The antagonists formed four panels of experts to debate peacetime borders, including Israeli withdrawal from the strategic Golan Heights, which Israel captured in 1967; normalized relations; security arrangements; and water rights.
But the new phase of negotiations left Barak, Shareh, President Clinton and Secretary of State Madeleine Albright temporarily in the background. Clinton stayed away from Shepherdstown on Wednesday, although officials said he will return before the conference ends, while Albright met separately with the Israeli and Syrian delegation leaders.
Although Syria, Israel and the United States named senior officials to the committees, Barak, Shareh and Albright were not assigned to any of them.
Rubin said Barak and Shareh plan to remain in this tiny West Virginia college town at least until the weekend, when the three delegations will assess their progress and decide how to proceed.
The committees on security arrangements and normalized relations held their first formal meetings Wednesday, Rubin said. The other two panels are expected to start work today.
Rubin said U.S. participants in the sessions reported that the meetings were "constructive . . . and positive in terms of getting down to business."
At the same time, he said, it is far too early for the panels to begin reaching any kind of agreement.
The first meetings were taken up by efforts to reconstruct the state of play at the time an earlier round of talks broke down four years ago. The parties agreed to begin this time at the point at which the earlier talks ended--but Israel and Syria disagree on just what that was.
Underlining the importance Washington assigns to the talks, Army Lt. Gen. Donald R. Kerrick headed the U.S. contingent on the security committee and Assistant Secretary of State Martin Indyk worked with the relations panel.
The decision for the committee meetings to begin with the issues of security and normalized relations marked a modest procedural victory for Israel. On Monday, the delegations were tied in knots by a dispute over the order in which the topics would be discussed, with Syria arguing that the talks should start with the issue of Israeli withdrawal from the Golan and Israel asserting that the first topics should be peaceful relations and security.
But it was far from clear what, if any, long-term advantages the Israeli side gained by getting its way on procedure.

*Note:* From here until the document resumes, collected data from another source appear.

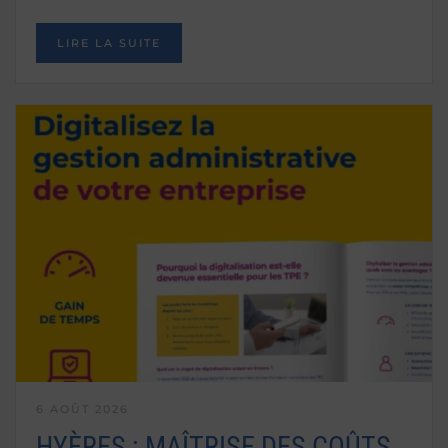
LIRE LA SUITE
6 AOÛT 2026
HYÈRES : MAÎTRISE DES COÛTS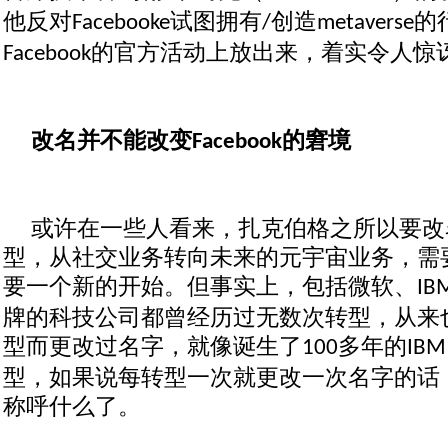
他反对
试图拥有
创造
的
Facebooke
/
metaverse
的官方活动上放出来，着实令人惊
Facebook
改名并不能改变
的窘境
Facebook
或许在一些人看来，扎克伯格之所以要改
型，从社交业务转向未来的元宇宙业务，需
要一个新的开始。但事实上，包括微软、
IB
牌的科技公司都曾经历过无数次转型，从来
型而更改过名字，就像诞生了
多年的
100
IBM
型，如果说每转型一次就更改一次名字的话
称呼什么了。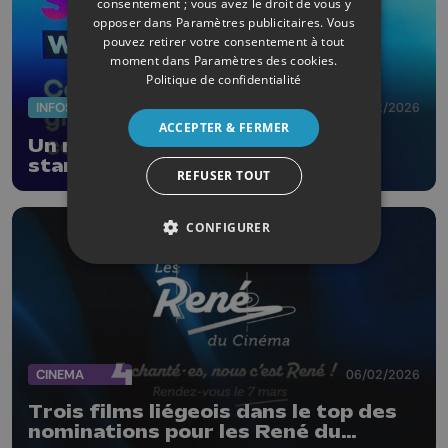
consentement ; vous avez le droit de vous y
opposer dans
Paramètres publicitaires
. Vous
pouvez retirer votre consentement à tout
moment dans
Paramètres des cookies
.
Politique de confidentialité
INFOS
27/02/2026
ACCEPTER & FERMER
Un nouveau programme pour les
start-up wallonnes
REFUSER TOUT
CONFIGURER
CINEMA
06/02/2026
Trois films liégeois dans le top des
nominations pour les René du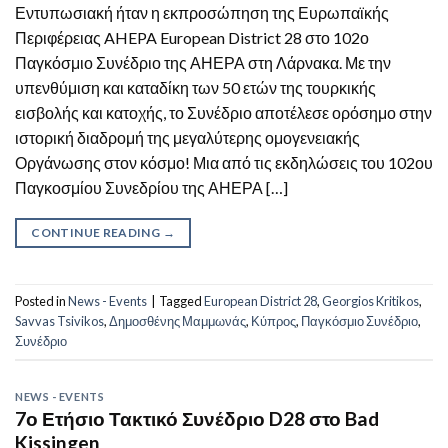
Εντυπωσιακή ήταν η εκπροσώπηση της Ευρωπαϊκής
Περιφέρειας AHEPA European District 28 στο 102ο
Παγκόσμιο Συνέδριο της ΑΗΕΡΑ στη Λάρνακα. Με την
υπενθύμιση και καταδίκη των 50 ετών της τουρκικής
εισβολής και κατοχής, το Συνέδριο αποτέλεσε ορόσημο στην
ιστορική διαδρομή της μεγαλύτερης ομογενειακής
Οργάνωσης στον κόσμο! Μια από τις εκδηλώσεις του 102ου
Παγκοσμίου Συνεδρίου της ΑΗΕΡΑ […]
CONTINUE READING
→
Posted in
News - Events
|
Tagged
European District 28
,
Georgios Kritikos
,
Savvas Tsivikos
,
Δημοσθένης Μαμμωνάς
,
Κύπρος
,
Παγκόσμιο Συνέδριο
,
Συνέδριο
NEWS - EVENTS
7ο Ετήσιο Τακτικό Συνέδριο D28 στο Bad
Kissingen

Asked about the matter, Rubin said, "I don't intend to help you score it as a Ping-Pong match."
Rubin said the two sides engaged in "informal discussions" on the other topics even though the formal committees had not met. And U.S. officials said there must be agreement on all issues before anything becomes final.

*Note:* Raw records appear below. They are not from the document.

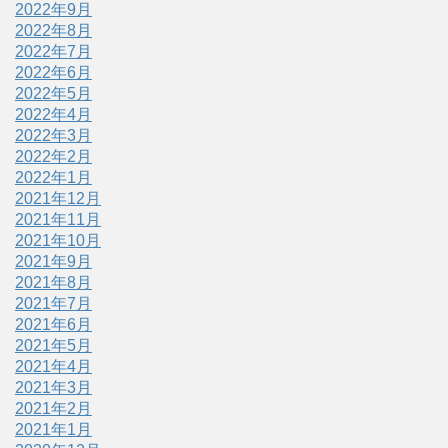
2022年9月
2022年8月
2022年7月
2022年6月
2022年5月
2022年4月
2022年3月
2022年2月
2022年1月
2021年12月
2021年11月
2021年10月
2021年9月
2021年8月
2021年7月
2021年6月
2021年5月
2021年4月
2021年3月
2021年2月
2021年1月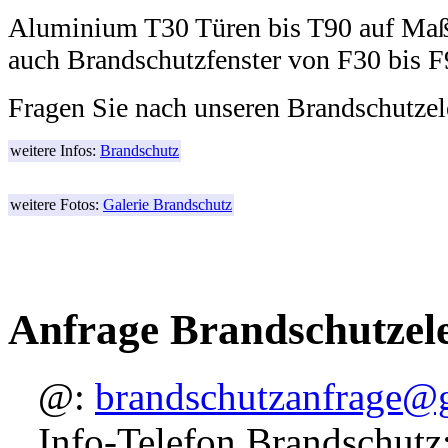
Aluminium T30 Türen bis T90 auf Maß 
auch Brandschutzfenster von F30 bis F
Fragen Sie nach unseren Brandschutze
weitere Infos:
Brandschutz
weitere Fotos:
Galerie Brandschutz
Anfrage Brandschutzel
@:
brandschutzanfrage@g
Info-Telefon Brandschut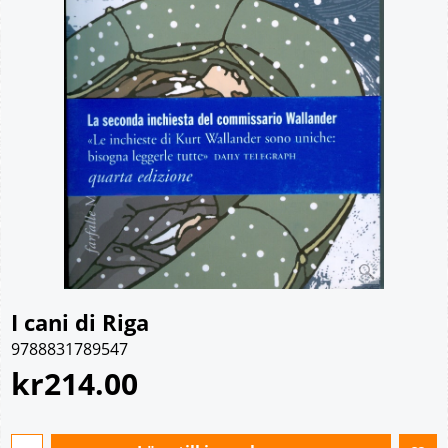
I cani di Riga
9788831789547
kr
214.00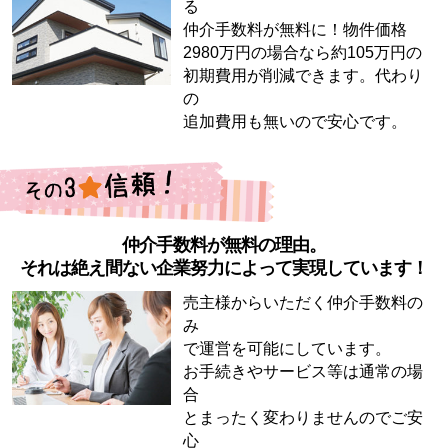
る
仲介手数料が無料に！物件価格
2980万円の場合なら約105万円の
初期費用が削減できます。代わり
の
追加費用も無いので安心です。
仲介手数料が無料の理由。
それは絶え間ない企業努力によって実現しています！
売主様からいただく仲介手数料の
み
で運営を可能にしています。
お手続きやサービス等は通常の場
合
とまったく変わりませんのでご安
心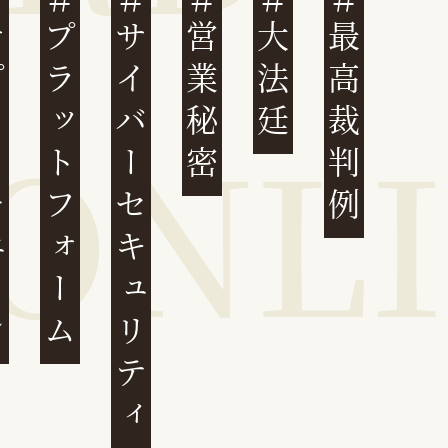
ェーン
プラットフォーム
サイバーセキュリティ
営業秘密
大法廷
最高裁判例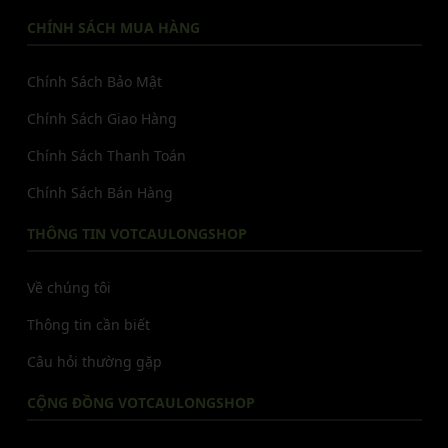
CHÍNH SÁCH MUA HÀNG
Chính Sách Bảo Mật
Chính Sách Giao Hàng
Chính Sách Thanh Toán
Chính Sách Bán Hàng
THÔNG TIN VOTCAULONGSHOP
Về chúng tôi
Thông tin cần biết
Câu hỏi thường gặp
CỘNG ĐỒNG VOTCAULONGSHOP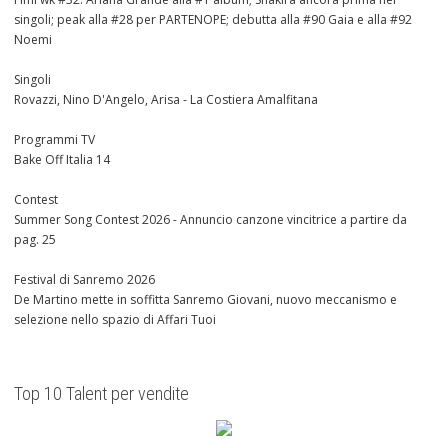
singoli; peak alla #28 per PARTENOPE; debutta alla #90 Gaia e alla #92
Noemi
Singoli
Rovazzi, Nino D'Angelo, Arisa - La Costiera Amalfitana
Programmi TV
Bake Off Italia 14
Contest
Summer Song Contest 2026 - Annuncio canzone vincitrice a partire da
pag. 25
Festival di Sanremo 2026
De Martino mette in soffitta Sanremo Giovani, nuovo meccanismo e
selezione nello spazio di Affari Tuoi
Top 10 Talent per vendite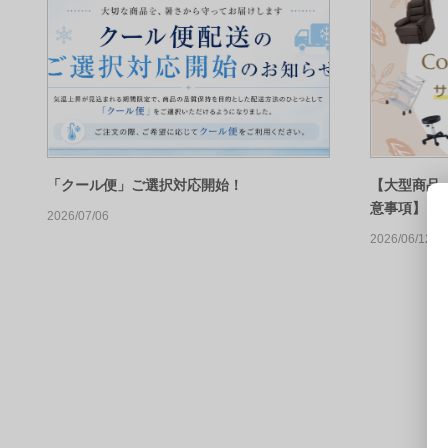
「クール便」ご選択対応開始！
【大型商品
意事項】
2026/07/06
2026/06/12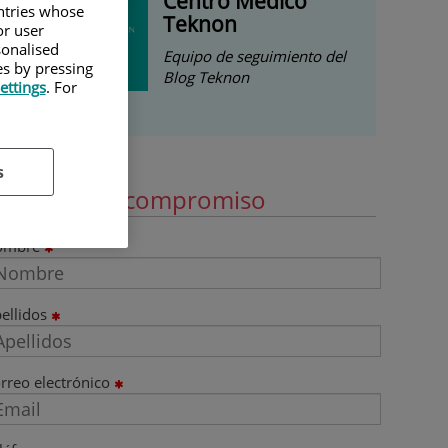
Centro Médico
untries whose
Teknon
or user
sonalised
Equipo de seguimiento del
es by pressing
Blog Teknon
ettings
. For
s
ide cita sin compromiso
ombre
ellidos
rreo electrónico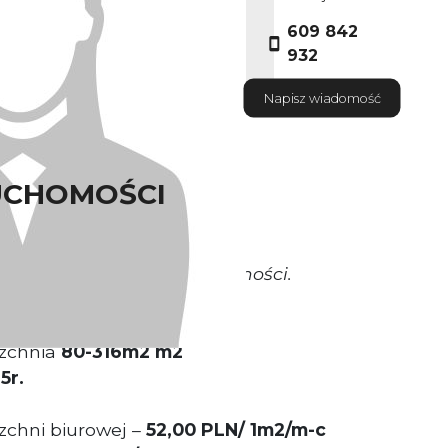
609 842
932
Napisz wiadomość
UCHOMOŚCI
okrywa Właściciel nieruchomości.
zchnia
80-316m2 m2
5r.
chni biurowej –
52,00 PLN/ 1m2/m-c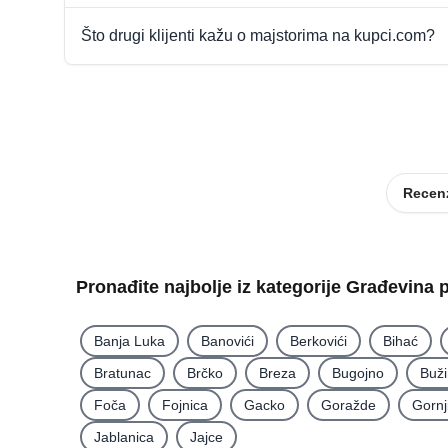
Što drugi klijenti kažu o majstorima na kupci.com?
Recenz
Pronađite najbolje iz kategorije Građevina 
Banja Luka
Banovići
Berkovići
Bihać
Bratunac
Brčko
Breza
Bugojno
Buž
Foča
Fojnica
Gacko
Goražde
Gornj
Jablanica
Jajce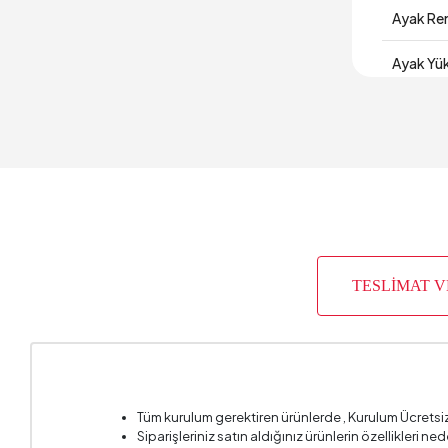
Ayak Re
Ayak Yük
Derinlik
Garanti 
Genişlik
İskelet Y
TESLİMAT 
Kapasit
Kartela
Kırlent 1
Tüm kurulum gerektiren ürünlerde , Kurulum Ücretsi
Kırlent 
Siparişleriniz satın aldığınız ürünlerin özellikleri ne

One of the Clinton administration's objectives for this conference is to have the Israelis and Syrians get to know one another and react to one another on a personal level. Officials admitted that it is an unlikely outcome but said it was worth a try.

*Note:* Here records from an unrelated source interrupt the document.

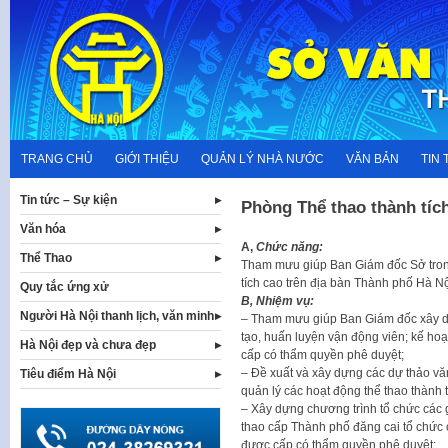
Skip
to
content
TRANG CHỦ
GIỚI THIỆU
QUẢN LÝ NHÀ NƯỚC
VĂN BẢN
TIN 
Tin tức – Sự kiện
Phòng Thể thao thành tíc
Văn hóa
A,
Chức năng:
Thể Thao
Tham mưu giúp Ban Giám đốc Sở trong
tích cao trên địa bàn Thành phố Hà Nộ
Quy tắc ứng xử
B,
Nhiệm vụ:
Người Hà Nội thanh lịch, văn minh
– Tham mưu giúp Ban Giám đốc xây dự
tạo, huấn luyện vận động viên; kế hoạ
Hà Nội đẹp và chưa đẹp
cấp có thẩm quyền phê duyệt;
– Đề xuất và xây dựng các dự thảo v
Tiêu điểm Hà Nội
quản lý các hoạt động thể thao thành 
– Xây dựng chương trình tổ chức các gi
thao cấp Thành phố đăng cai tổ chức c
được cấp có thẩm quyền phê duyệt;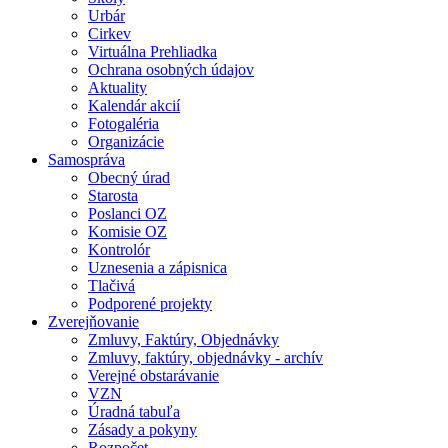
Urbár
Cirkev
Virtuálna Prehliadka
Ochrana osobných údajov
Aktuality
Kalendár akcií
Fotogaléria
Organizácie
Samospráva
Obecný úrad
Starosta
Poslanci OZ
Komisie OZ
Kontrolór
Uznesenia a zápisnica
Tlačivá
Podporené projekty
Zverejňovanie
Zmluvy, Faktúry, Objednávky
Zmluvy, faktúry, objednávky - archív
Verejné obstarávanie
VZN
Úradná tabuľa
Zásady a pokyny
Rozpočet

On Tuesday night, the U.S. delegation hosted a half-hour party--with nonalcoholic beverages and no food--in the hopes that the two sides would mingle. Rubin said there was a "remarkable" degree of interaction, with Barak occasionally addressing Syrian delegates in Arabic. But the reception clearly did not end the animosity.
Although the Israeli and Syrian delegations are housed on the same floor of the hotel complex, officials say the two sides have pretty much kept to themselves.